Niet ouder dan een jaar of veertien was ik, toen ik per se een reeks programma’s over de Tweede Wereldoorlog op televisie wilde zien. De verschrikkingen in de vernietigingskampen en hoe de nazi’s te werk gingen, kwamen uitgebreid in bod. De beelden legden rond 1974 mede de grondslag voor later historisch werk.
Halverwege de jaren tachtig schudde Claude Lanzmann, een Franse journalist en filosoof, de wereld op met de negen uur durende documentaire SHOAH, waarin hij zowel kampslachtoffers als daders interviewde.

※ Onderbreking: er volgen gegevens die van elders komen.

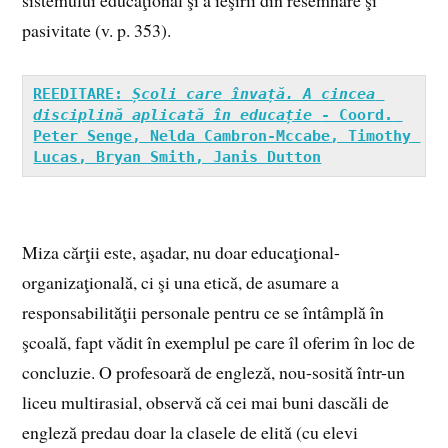
pasivitate (v. p. 353).
REEDITARE: 
Școli care învață. A cincea 
disciplină aplicată în educație 
- Coord. 
Peter Senge, Nelda Cambron-Mccabe, Timothy 
Lucas, Bryan Smith, Janis Dutton
Miza cărţii este, aşadar, nu doar educaţional-
organizaţională, ci şi una etică, de asumare a
responsabilităţii personale pentru ce se întâmplă în
şcoală, fapt vădit în exemplul pe care îl oferim în loc de
concluzie. O profesoară de engleză, nou-sosită într-un
liceu multirasial, observă că cei mai buni dascăli de
engleză predau doar la clasele de elită (cu elevi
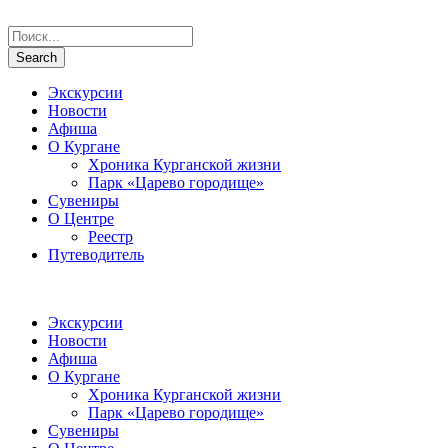
Экскурсии
Новости
Афиша
О Кургане
Хроника Курганской жизни
Парк «Царево городище»
Сувениры
О Центре
Реестр
Путеводитель
Экскурсии
Новости
Афиша
О Кургане
Хроника Курганской жизни
Парк «Царево городище»
Сувениры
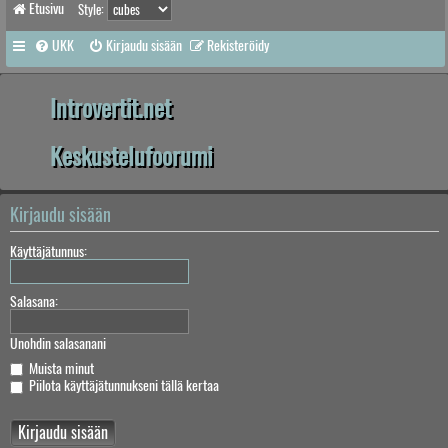
Etusivu
Style:
UKK
Kirjaudu sisään
Rekisteröidy
Introvertit.net
Keskustelufoorumi
Kirjaudu sisään
Käyttäjätunnus:
Salasana:
Unohdin salasanani
Muista minut
Piilota käyttäjätunnukseni tällä kertaa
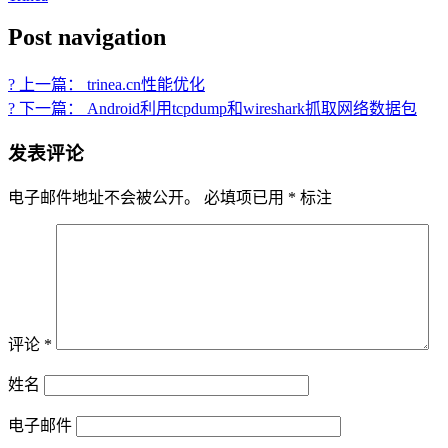
Post navigation
? 上一篇： trinea.cn性能优化
? 下一篇： Android利用tcpdump和wireshark抓取网络数据包
发表评论
电子邮件地址不会被公开。
必填项已用
*
标注
评论
*
姓名
电子邮件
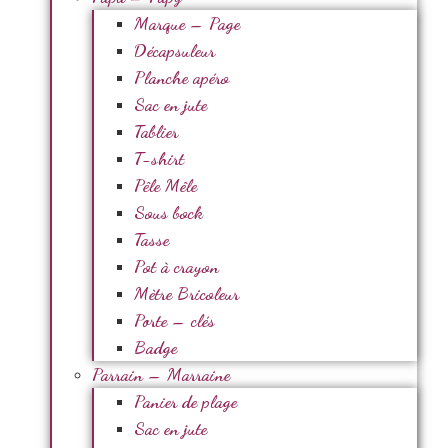
Marque – Page
Décapsuleur
Planche apéro
Sac en jute
Tablier
T-shirt
Pêle Mêle
Sous bock
Tasse
Pot à crayon
Mètre Bricoleur
Porte – clés
Badge
Parrain – Marraine
Panier de plage
Sac en jute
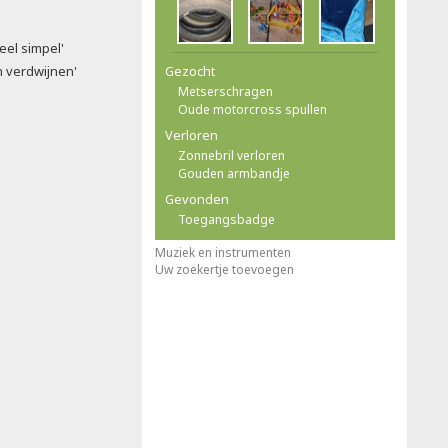
eel simpel'
n verdwijnen'
Gezocht
Metserschragen
Oude motorcross spullen
Verloren
Zonnebril verloren
Gouden armbandje
Gevonden
Toegangsbadge
Muziek en instrumenten
Uw zoekertje toevoegen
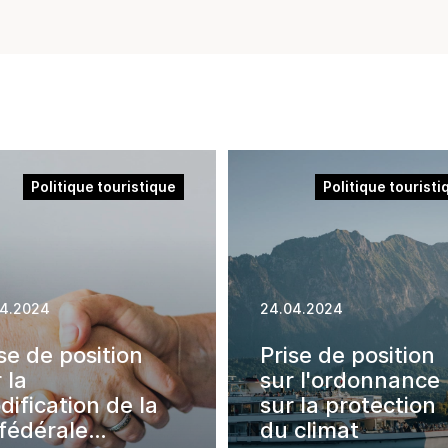
en durabilité
Hébergement
Législations
Restauration
durabilité
Instruments de
promotion de la
durabilité
Politique touristique
Politique touristi
Notations et
rapports
Prix de la durabilité
Produits et
04.2024
24.04.2024
services
se de position
Prise de position
 la
sur l'ordonnance
ification de la
sur la protection
 fédérale
du climat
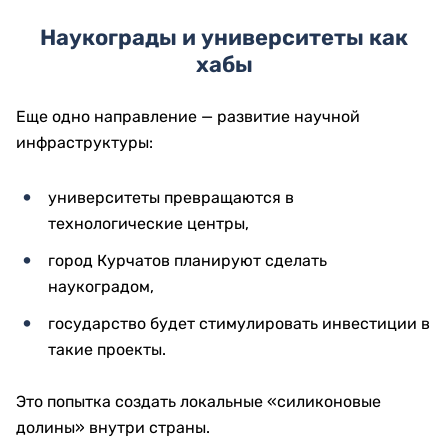
Наукограды и университеты как
хабы
Еще одно направление — развитие научной
инфраструктуры:
университеты превращаются в
технологические центры,
город
Курчатов
планируют сделать
наукоградом,
государство будет стимулировать инвестиции в
такие проекты.
Это попытка создать локальные «силиконовые
долины» внутри страны.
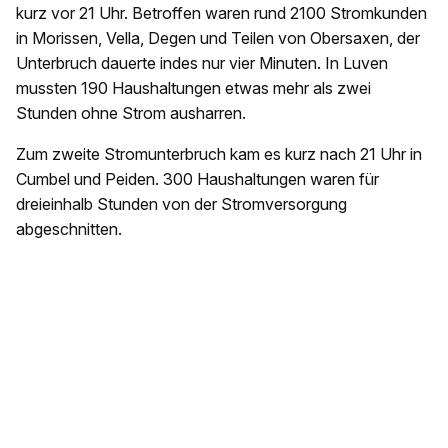
kurz vor 21 Uhr. Betroffen waren rund 2100 Stromkunden
in Morissen, Vella, Degen und Teilen von Obersaxen, der
Unterbruch dauerte indes nur vier Minuten. In Luven
mussten 190 Haushaltungen etwas mehr als zwei
Stunden ohne Strom ausharren.
Zum zweite Stromunterbruch kam es kurz nach 21 Uhr in
Cumbel und Peiden. 300 Haushaltungen waren für
dreieinhalb Stunden von der Stromversorgung
abgeschnitten.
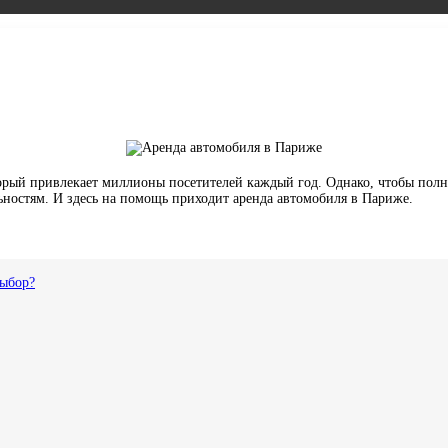
рый привлекает миллионы посетителей каждый год. Однако, чтобы полн
ьностям. И здесь на помощь приходит аренда автомобиля в Париже.
выбор?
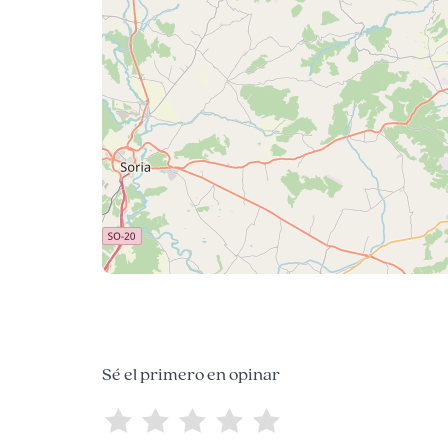
Sé el primero en opinar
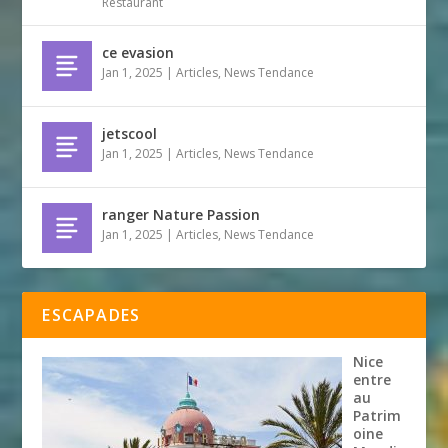
Restaurant
ce evasion
Jan 1, 2025
|
Articles
,
News Tendance
jetscool
Jan 1, 2025
|
Articles
,
News Tendance
ranger Nature Passion
Jan 1, 2025
|
Articles
,
News Tendance
ESCAPADES
Nice
entre
au
Patrim
oine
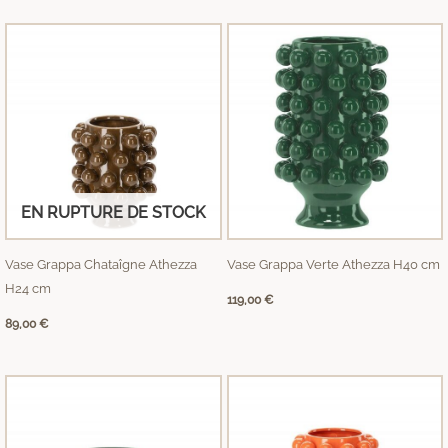
EN RUPTURE DE STOCK
Vase Grappa Chataîgne Athezza
Vase Grappa Verte Athezza H40 cm
H24 cm
119,00
€
89,00
€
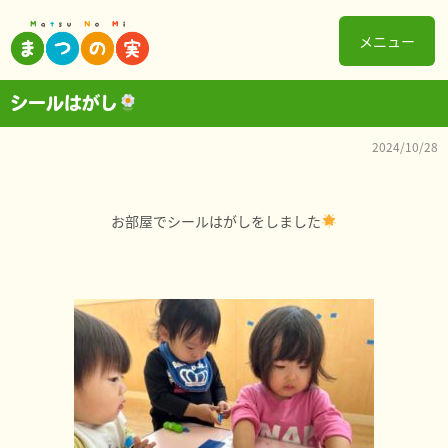
メニュー
シールはがし
2024/10/28
お部屋でシールはがしをしました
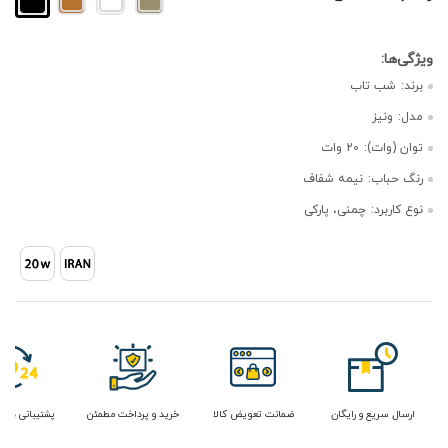
برند:
شب تاب
مدل:
ونیز
توان (وات):
20 وات
رنگ حباب:
نیمه شفاف
نوع کاربرد:
چمنی، پارکی
ارسال سریع و رایگان
ضمانت تعویض کالا
خرید و پرداخت مطمئن
پشتیبانی در 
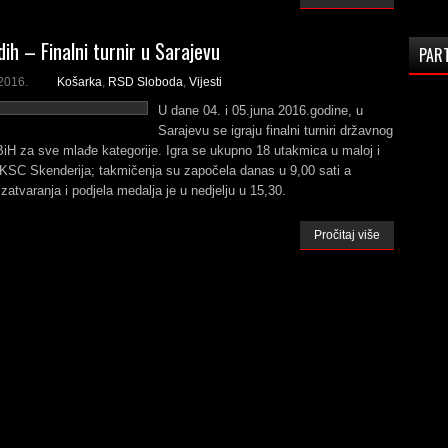
ih – Finalni turnir u Sarajevu
PAR
2016.
Košarka
,
RSD Sloboda
,
Vijesti
U dane 04. i 05.juna 2016.godine, u
Sarajevu se igraju finalni turniri državnog
iH za sve mlađe kategorije. Igra se ukupno 18 utakmica u maloj i
i KSC Skenderija; takmičenja su započela danas u 9,00 sati a
zatvaranja i podjela medalja je u nedjelju u 15,30.
Pročitaj više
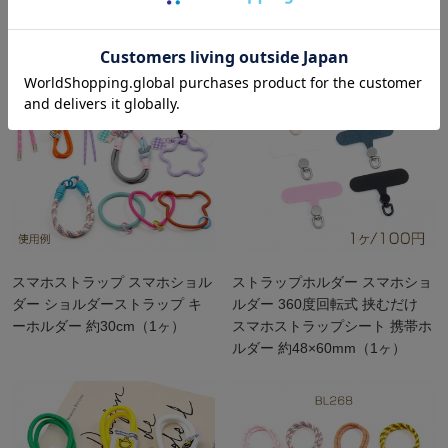
ルダー 約48×60mm（1ヶ）
スマホストラップ スマホショル
ストラップホルダー スマホショ
ダー ショルダーストラップ キ
ルダー 360度回転式 挟むだけ
ーホルダー 約30cm（1ヶ）
スマホストラップシート 携帯ホ
ルダー 約48×60mm（1ヶ）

Tussen 1986 en 1988 rondde ik een doctoraalscriptie af over de joodse gemeente van Bolsward (1786-1911). Hierna werkte ik aan een boek over hetzelfde thema. Er werd uitgebreider onderzoek verricht en ik kwam in aanraking met nazaten van Bolswarder joden. Bij een bezoek in Amsterdam werden kopieën van originele familiefoto’s gemaakt, die in de publicatie verschenen. De indrukwekkende vrouw van het echtpaar dat ons ontving, vertelde dat ze met haar moeder vanuit de kampen terugkeerde in Amsterdam, de vader en de zoon van het gezin waren vermoord. Thuisgekomen, gaf de huisbaas aan dat er nog wel een huurschuld van ruim twee jaar openstond.
Door overlevenden van de kampen zijn veel meer van deze verhalen verteld. En tot op de dag van vandaag leven tussen u en mij mensen, die de vernietigingskampen of op onderduikadressen de oorlog overleefden.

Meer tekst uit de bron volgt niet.